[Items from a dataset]

##############################

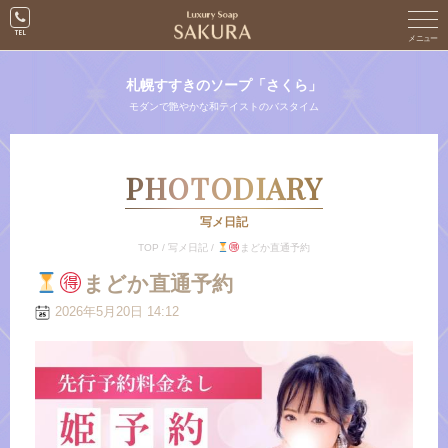
札幌すすきのソープ「さくら」
モダンで艶やかな和テイストのバスタイム
PHOTODIARY
写メ日記
TOP
/
写メ日記
/
まどか直通予約
まどか直通予約
2026年5月20日 14:12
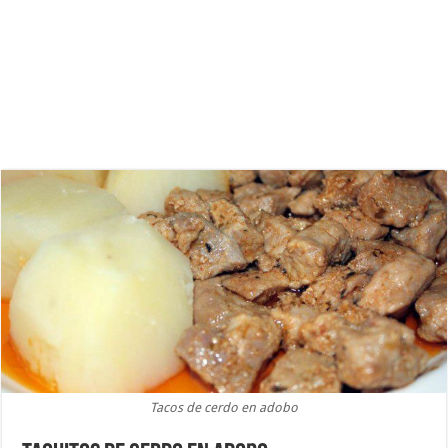
Tacos de cerdo en adobo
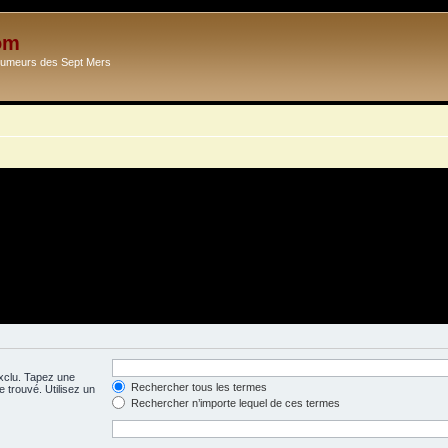
om
Ecumeurs des Sept Mers
exclu. Tapez une
Rechercher tous les termes
 trouvé. Utilisez un
Rechercher n’importe lequel de ces termes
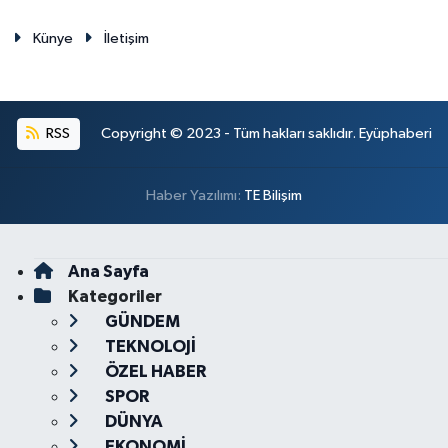
Künye
İletişim
RSS
Copyright © 2023 - Tüm hakları saklıdır. Eyüphaberi
Haber Yazılımı:
TE Bilişim
Ana Sayfa
Kategoriler
GÜNDEM
TEKNOLOJİ
ÖZEL HABER
SPOR
DÜNYA
EKONOMİ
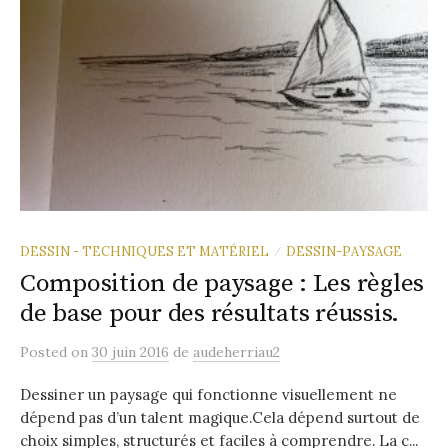
DESSIN - TECHNIQUES ET MATÉRIEL
DESSIN-PAYSAGE
/
Composition de paysage : Les règles
de base pour des résultats réussis.
Posted
on
30 juin 2016
de
audeherriau2
Dessiner un paysage qui fonctionne visuellement ne
dépend pas d’un talent magique.Cela dépend surtout de
choix simples, structurés et faciles à comprendre. La c...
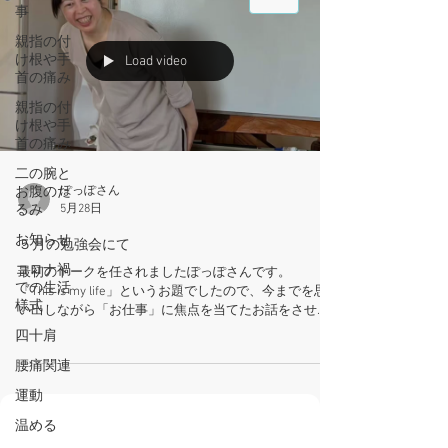
事
親指の付
け根や手
Load video
首の痛み
親指の付
け根や手
首の痛み
二の腕と
お腹のた
ぽっぽさん
るみ
5月28日
お知らせ
５月の勉強会にて
コロナ禍
最初のトークを任されましたぽっぽさんです。
での生活
「This is my life」というお題でしたので、今までを思
様式
い出しながら「お仕事」に焦点を当てたお話をさせて
いただきました。 そのお仕事に決めた理由、やめた理
四十肩
由。自分がやってみたいと純粋に選んだお仕事が一番
腰痛関連
続いています。今の整体のお仕事です。 収入がとか、
生き甲斐がとか色々生きていく上で目的があるかと思
運動
いますが、その目的を達成するためにはまず今自分の
仕事や生活が楽しくないとやる気が出ないと思いま
温める
す。 そのやる気が出る仕事との良い出会いがあったこ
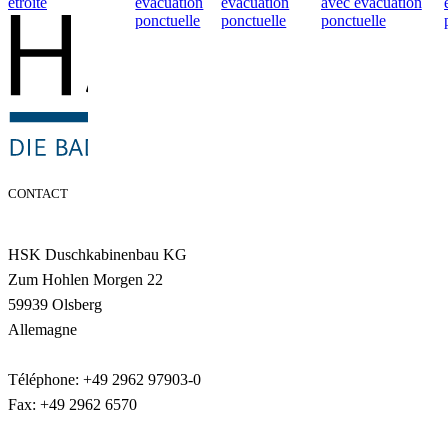
étroite
évacuation
évacuation
avec évacuation
ponctuelle
ponctuelle
ponctuelle
CONTACT
HSK Duschkabinenbau KG
Zum Hohlen Morgen 22
59939 Olsberg
Allemagne
Téléphone: +49 2962 97903-0
Fax: +49 2962 6570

##############################

▶ [Problem description]:
This exercise calls for a verbatim output of the entries, pictures omitted.

▶ [Response area]:
札幌すすきのソープ「さくら」
モダンで艶やかな和テイストのバスタイム
PHOTODIARY
写メ日記
TOP
/
写メ日記
/
まどか直通予約
まどか直通予約
2026年5月20日 14:12
Tacos de cerdo en adobo
om
Ecumeurs des Sept Mers
exclu. Tapez une
Rechercher tous les termes
 trouvé. Utilisez un
Rechercher n’importe lequel de ces termes
Künye
İletişim
RSS
Copyright © 2023 - Tüm hakları saklıdır. Eyüphaberi
Haber Yazılımı:
TE Bilişim
Ana Sayfa
Kategoriler
GÜNDEM
TEKNOLOJİ
ÖZEL HABER
SPOR
DÜNYA
EKONOMİ
DESSIN - TECHNIQUES ET MATÉRIEL
DESSIN-PAYSAGE
/
Composition de paysage : Les règles
de base pour des résultats réussis.
Posted
on
30 juin 2016
de
audeherriau2
Dessiner un paysage qui fonctionne visuellement ne
dépend pas d’un talent magique.Cela dépend surtout de
choix simples, structurés et faciles à comprendre. La c...
事
親指の付
け根や手
Load video
首の痛み
親指の付
け根や手
首の痛み
二の腕と
お腹のた
ぽっぽさん
るみ
5月28日
お知らせ
５月の勉強会にて
コロナ禍
最初のトークを任されましたぽっぽさんです。
での生活
「This is my life」というお題でしたので、今までを思
様式
い出しながら「お仕事」に焦点を当てたお話をさせて
いただきました。 そのお仕事に決めた理由、やめた理
四十肩
由。自分がやってみたいと純粋に選んだお仕事が一番
腰痛関連
続いています。今の整体のお仕事です。 収入がとか、
生き甲斐がとか色々生きていく上で目的があるかと思
運動
いますが、その目的を達成するためにはまず今自分の
仕事や生活が楽しくないとやる気が出ないと思いま
温める
す。 そのやる気が出る仕事との良い出会いがあったこ
étroite
évacuation
évacuation
avec évacuation
ponctuelle
ponctuelle
ponctuelle
CONTACT
HSK Duschkabinenbau KG
Zum Hohlen Morgen 22
59939 Olsberg
Allemagne
Téléphone: +49 2962 97903-0
Fax: +49 2962 6570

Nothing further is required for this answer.